Stored data entries:
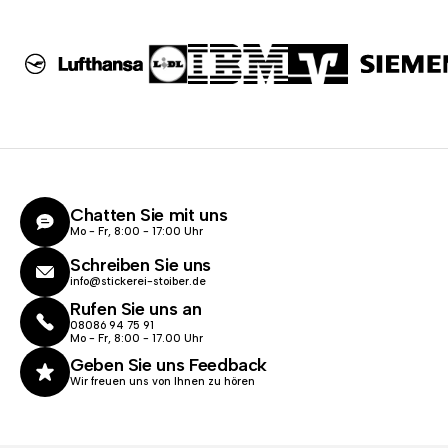
Chatten Sie mit uns
Mo - Fr, 8:00 - 17:00 Uhr
Schreiben Sie uns
info@stickerei-stoiber.de
Rufen Sie uns an
08086 94 75 91
Mo - Fr, 8:00 - 17.00 Uhr
Geben Sie uns Feedback
Wir freuen uns von Ihnen zu hören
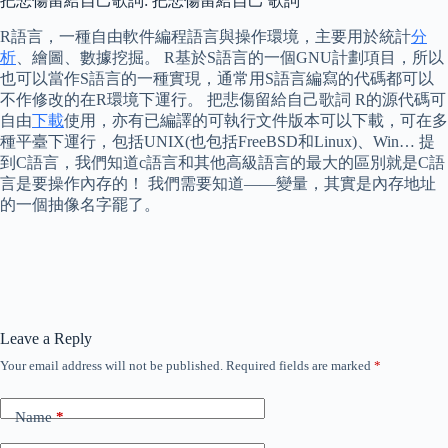
把悲傷留給自己歌詞: 把悲傷留給自己 歌詞
R語言，一種自由軟件編程語言與操作環境，主要用於統計
分
析
、繪圖、數據挖掘。 R基於S語言的一個GNU計劃項目，所以
也可以當作S語言的一種實現，通常用S語言編寫的代碼都可以
不作修改的在R環境下運行。 把悲傷留給自己歌詞 R的源代碼可
自由
下載
使用，亦有已編譯的可執行文件版本可以下載，可在多
種平臺下運行，包括UNIX(也包括FreeBSD和Linux)、Win… 提
到C語言，我們知道c語言和其他高級語言的最大的區別就是C語
言是要操作內存的！ 我們需要知道——變量，其實是內存地址
的一個抽像名字罷了。
Leave a Reply
Your email address will not be published.
Required fields are marked
*
Name
*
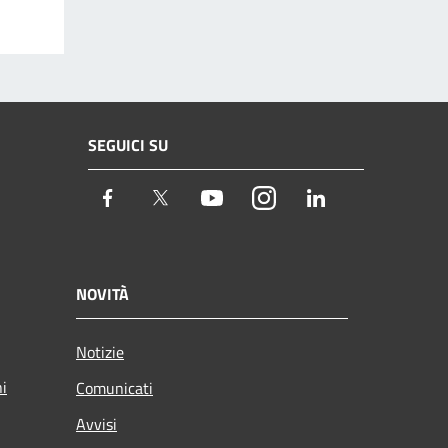
SEGUICI SU
Facebook
Twitter
Youtube
Instagram
LinkedIn
NOVITÀ
Notizie
ni
Comunicati
Avvisi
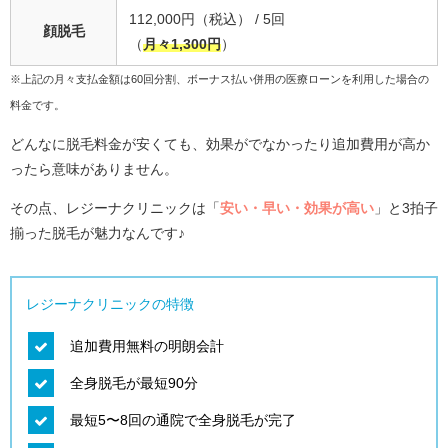
112,000円（税込） / 5回
顔脱毛
（
月々1,300円
）
※上記の月々支払金額は60回分割、ボーナス払い併用の医療ローンを利用した場合の
料金です。
どんなに脱毛料金が安くても、効果がでなかったり追加費用が高か
ったら意味がありません。
その点、レジーナクリニックは「
安い・早い・効果が高い
」と3拍子
揃った脱毛が魅力なんです♪
レジーナクリニックの特徴
追加費用無料の明朗会計
全身脱毛が最短90分
最短5〜8回の通院で全身脱毛が完了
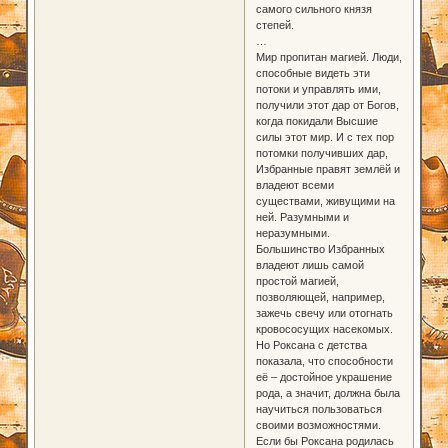
самого сильного князя
степей.
…
Мир пропитан магией. Люди,
способные видеть эти
потоки и управлять ими,
получили этот дар от Богов,
когда покидали Высшие
силы этот мир. И с тех пор
потомки получивших дар,
Избранные правят землёй и
владеют всеми
существами, живущими на
ней. Разумными и
неразумными.
Большинство Избранных
владеют лишь самой
простой магией,
позволяющей, например,
зажечь свечу или отогнать
кровососущих насекомых.
Но Роксана с детства
показала, что способности
её – достойное украшение
рода, а значит, должна была
научиться пользоваться
своими возможностями.
Если бы Роксана родилась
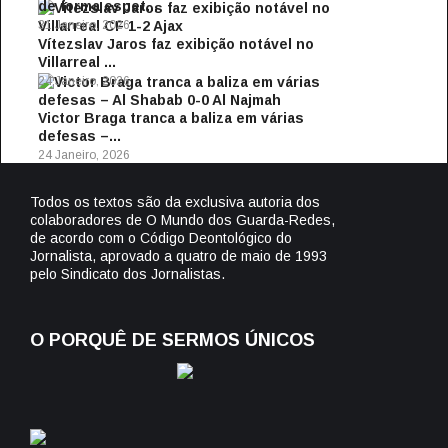
de forma espet...
31 Janeiro, 2026
Vítezslav Jaros faz exibição notável no
Villarreal ...
24 Janeiro, 2026
Victor Braga tranca a baliza em várias
defesas –...
24 Janeiro, 2026
Todos os textos são da exclusiva autoria dos
colaboradores de O Mundo dos Guarda-Redes,
de acordo com o Código Deontológico do
Jornalista, aprovado a quatro de maio de 1993
pelo Sindicato dos Jornalistas.
O PORQUÊ DE SERMOS ÚNICOS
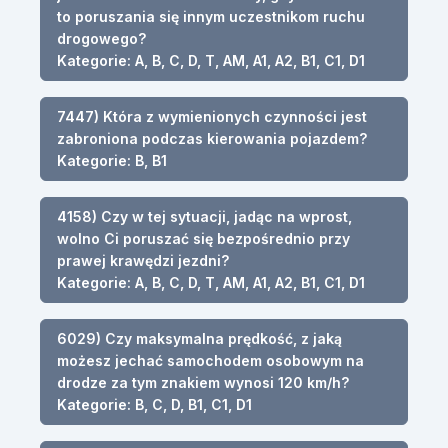
to poruszania się innym uczestnikom ruchu
drogowego?
Kategorie: A, B, C, D, T, AM, A1, A2, B1, C1, D1
7447) Która z wymienionych czynności jest
zabroniona podczas kierowania pojazdem?
Kategorie: B, B1
4158) Czy w tej sytuacji, jadąc na wprost,
wolno Ci poruszać się bezpośrednio przy
prawej krawędzi jezdni?
Kategorie: A, B, C, D, T, AM, A1, A2, B1, C1, D1
6029) Czy maksymalna prędkość, z jaką
możesz jechać samochodem osobowym na
drodze za tym znakiem wynosi 120 km/h?
Kategorie: B, C, D, B1, C1, D1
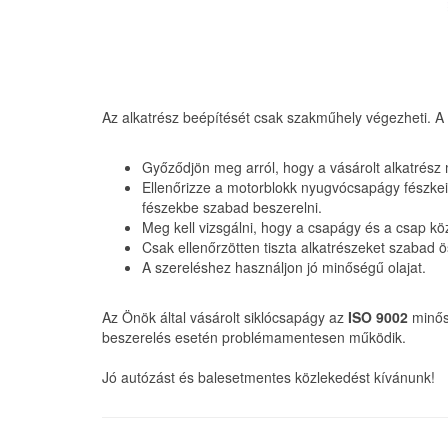
Az alkatrész beépítését csak szakműhely végezheti. A
Győződjön meg arról, hogy a vásárolt alkatrész
Ellenőrizze a motorblokk nyugvócsapágy fészke
fészekbe szabad beszerelni.
Meg kell vizsgálni, hogy a csapágy és a csap kö
Csak ellenőrzötten tiszta alkatrészeket szabad ö
A szereléshez használjon jó minőségű olajat.
Az Önök által vásárolt siklócsapágy az
ISO 9002
minősé
beszerelés esetén problémamentesen működik.
Jó autózást és balesetmentes közlekedést kívánunk!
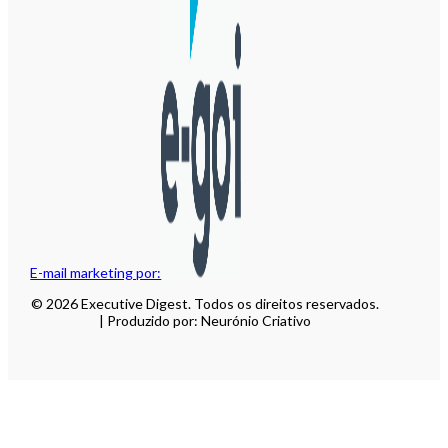
E-mail marketing por:
© 2026 Executive Digest. Todos os direitos reservados.
| Produzido por: Neurónio Criativo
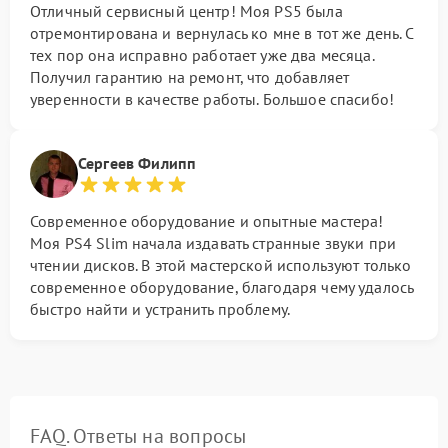
Отличный сервисный центр! Моя PS5 была
отремонтирована и вернулась ко мне в тот же день. С
тех пор она исправно работает уже два месяца.
Получил гарантию на ремонт, что добавляет
уверенности в качестве работы. Большое спасибо!
Сергеев Филипп
Современное оборудование и опытные мастера!
Моя PS4 Slim начала издавать странные звуки при
чтении дисков. В этой мастерской используют только
современное оборудование, благодаря чему удалось
быстро найти и устранить проблему.
FAQ. Ответы на вопросы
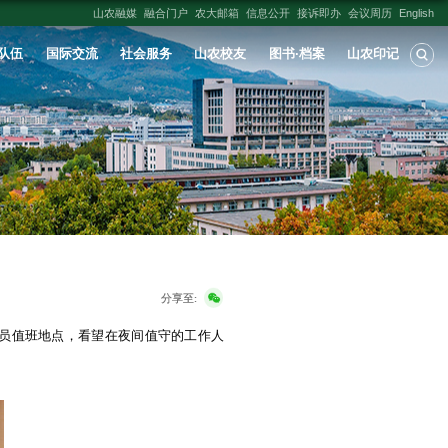
人才培养
学科建设
科学研究
师资队伍
问毕业季工作值班人员
明
出处:
山东农大报
发布时间：
2026-06-16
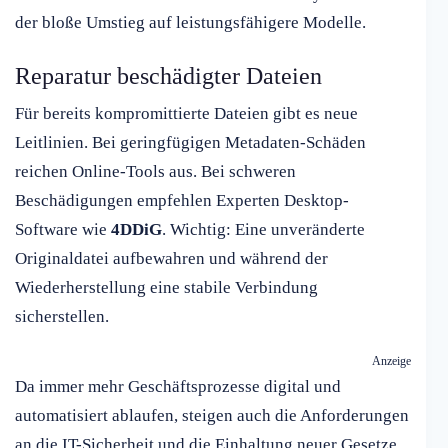
der bloße Umstieg auf leistungsfähigere Modelle.
Reparatur beschädigter Dateien
Für bereits kompromittierte Dateien gibt es neue
Leitlinien. Bei geringfügigen Metadaten-Schäden
reichen Online-Tools aus. Bei schweren
Beschädigungen empfehlen Experten Desktop-
Software wie
4DDiG
. Wichtig: Eine unveränderte
Originaldatei aufbewahren und während der
Wiederherstellung eine stabile Verbindung
sicherstellen.
Anzeige
Da immer mehr Geschäftsprozesse digital und
automatisiert ablaufen, steigen auch die Anforderungen
an die IT-Sicherheit und die Einhaltung neuer Gesetze.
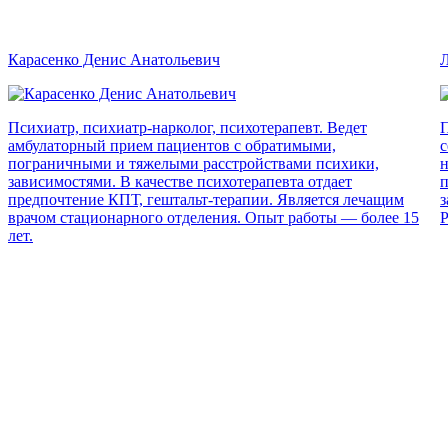
Карасенко Денис Анатольевич
Л
Психиатр, психиатр-нарколог, психотерапевт. Ведет
П
амбулаторный прием пациентов с обратимыми,
с
пограничными и тяжелыми расстройствами психики,
н
зависимостями. В качестве психотерапевта отдает
п
предпочтение КПТ, гештальт-терапии. Является лечащим
з
врачом стационарного отделения. Опыт работы — более 15
Р
лет.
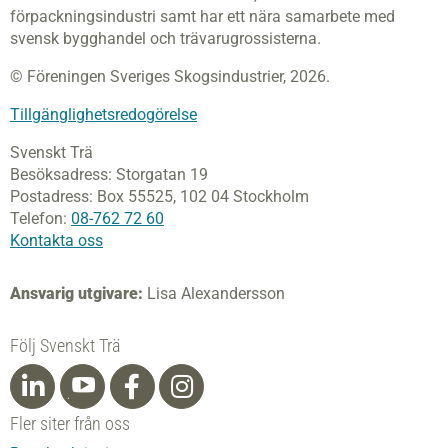
förpackningsindustri samt har ett nära samarbete med
svensk bygghandel och trävarugrossisterna.
© Föreningen Sveriges Skogsindustrier, 2026.
Tillgänglighetsredogörelse
Svenskt Trä
Besöksadress:
Storgatan 19
Postadress:
Box 55525,
102 04 Stockholm
Telefon:
08-762 72 60
Kontakta oss
Ansvarig utgivare:
Lisa Alexandersson
Följ Svenskt Trä
Fler siter från oss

Action item: Excluding all pictures, reproduce the records exactly as they appear above.

Response:
Chatten Sie mit uns
Mo - Fr, 8:00 - 17:00 Uhr
Schreiben Sie uns
info@stickerei-stoiber.de
Rufen Sie uns an
08086 94 75 91
Mo - Fr, 8:00 - 17.00 Uhr
Geben Sie uns Feedback
Wir freuen uns von Ihnen zu hören
把悲傷留給自己歌詞: 把悲傷留給自己 歌詞
R語言，一種自由軟件編程語言與操作環境，主要用於統計
分
析
、繪圖、數據挖掘。 R基於S語言的一個GNU計劃項目，所以
也可以當作S語言的一種實現，通常用S語言編寫的代碼都可以
不作修改的在R環境下運行。 把悲傷留給自己歌詞 R的源代碼可
自由
下載
使用，亦有已編譯的可執行文件版本可以下載，可在多
種平臺下運行，包括UNIX(也包括FreeBSD和Linux)、Win… 提
到C語言，我們知道c語言和其他高級語言的最大的區別就是C語
言是要操作內存的！ 我們需要知道——變量，其實是內存地址
的一個抽像名字罷了。
Leave a Reply
Your email address will not be published.
Required fields are marked
*
Name
*
SEGUICI SU
Facebook
Twitter
Youtube
Instagram
LinkedIn
NOVITÀ
Notizie
ni
Comunicati
Avvisi
112,000円（税込） / 5回
顔脱毛
（
月々1,300円
）
※上記の月々支払金額は60回分割、ボーナス払い併用の医療ローンを利用した場合の
料金です。
どんなに脱毛料金が安くても、効果がでなかったり追加費用が高か
ったら意味がありません。
その点、レジーナクリニックは「
安い・早い・効果が高い
」と3拍子
揃った脱毛が魅力なんです♪
レジーナクリニックの特徴
追加費用無料の明朗会計
全身脱毛が最短90分
最短5〜8回の通院で全身脱毛が完了
самого сильного князя
степей.
…
Мир пропитан магией. Люди,
способные видеть эти
потоки и управлять ими,
получили этот дар от Богов,
когда покидали Высшие
силы этот мир. И с тех пор
потомки получивших дар,
Избранные правят землёй и
владеют всеми
существами, живущими на
ней. Разумными и
неразумными.
Большинство Избранных
владеют лишь самой
простой магией,
позволяющей, например,
зажечь свечу или отогнать
кровососущих насекомых.
Но Роксана с детства
показала, что способности
её – достойное украшение
рода, а значит, должна была
научиться пользоваться
своими возможностями.
Если бы Роксана родилась
de forma espet...
31 Janeiro, 2026
Vítezslav Jaros faz exibição notável no
Villarreal ...
24 Janeiro, 2026
Victor Braga tranca a baliza em várias
defesas –...
24 Janeiro, 2026
Todos os textos são da exclusiva autoria dos
colaboradores de O Mundo dos Guarda-Redes,
de acordo com o Código Deontológico do
Jornalista, aprovado a quatro de maio de 1993
pelo Sindicato dos Jornalistas.
O PORQUÊ DE SERMOS ÚNICOS
to poruszania się innym uczestnikom ruchu
drogowego?
Kategorie: A, B, C, D, T, AM, A1, A2, B1, C1, D1
7447) Która z wymienionych czynności jest
zabroniona podczas kierowania pojazdem?
Kategorie: B, B1
4158) Czy w tej sytuacji, jadąc na wprost,
wolno Ci poruszać się bezpośrednio przy
prawej krawędzi jezdni?
Kategorie: A, B, C, D, T, AM, A1, A2, B1, C1, D1
6029) Czy maksymalna prędkość, z jaką
możesz jechać samochodem osobowym na
drodze za tym znakiem wynosi 120 km/h?
Kategorie: B, C, D, B1, C1, D1
Az alkatrész beépítését csak szakműhely végezheti. A
Győződjön meg arról, hogy a vásárolt alkatrész
Ellenőrizze a motorblokk nyugvócsapágy fészke
fészekbe szabad beszerelni.
Meg kell vizsgálni, hogy a csapágy és a csap kö
Csak ellenőrzötten tiszta alkatrészeket szabad ö
A szereléshez használjon jó minőségű olajat.
Az Önök által vásárolt siklócsapágy az
ISO 9002
minősé
beszerelés esetén problémamentesen működik.
Jó autózást és balesetmentes közlekedést kívánunk!
E-mail marketing por:
© 2026 Executive Digest. Todos os direitos reservados.
| Produzido por: Neurónio Criativo
Отличный сервисный центр! Моя PS5 была
отремонтирована и вернулась ко мне в тот же день. С
тех пор она исправно работает уже два месяца.
Получил гарантию на ремонт, что добавляет
уверенности в качестве работы. Большое спасибо!
Сергеев Филипп
Современное оборудование и опытные мастера!
Моя PS4 Slim начала издавать странные звуки при
чтении дисков. В этой мастерской используют только
современное оборудование, благодаря чему удалось
быстро найти и устранить проблему.
FAQ. Ответы на вопросы
人才培养
学科建设
科学研究
师资队伍
问毕业季工作值班人员
明
出处:
山东农大报
发布时间：
2026-06-16
der bloße Umstieg auf leistungsfähigere Modelle.
Reparatur beschädigter Dateien
Für bereits kompromittierte Dateien gibt es neue
Leitlinien. Bei geringfügigen Metadaten-Schäden
reichen Online-Tools aus. Bei schweren
Beschädigungen empfehlen Experten Desktop-
Software wie
4DDiG
. Wichtig: Eine unveränderte
Originaldatei aufbewahren und während der
Wiederherstellung eine stabile Verbindung
sicherstellen.
Anzeige
Da immer mehr Geschäftsprozesse digital und
automatisiert ablaufen, steigen auch die Anforderungen
an die IT-Sicherheit und die Einhaltung neuer Gesetze.
Карасенко Денис Анатольевич
Л
Психиатр, психиатр-нарколог, психотерапевт. Ведет
П
амбулаторный прием пациентов с обратимыми,
с
пограничными и тяжелыми расстройствами психики,
н
зависимостями. В качестве психотерапевта отдает
п
предпочтение КПТ, гештальт-терапии. Является лечащим
з
врачом стационарного отделения. Опыт работы — более 15
Р
лет.
förpackningsindustri samt har ett nära samarbete med
svensk bygghandel och trävarugrossisterna.
© Föreningen Sveriges Skogsindustrier, 2026.
Tillgänglighetsredogörelse
Svenskt Trä
Besöksadress:
Storgatan 19
Postadress:
Box 55525,
102 04 Stockholm
Telefon:
08-762 72 60
Kontakta oss
Ansvarig utgivare:
Lisa Alexandersson
Följ Svenskt Trä
Fler siter från oss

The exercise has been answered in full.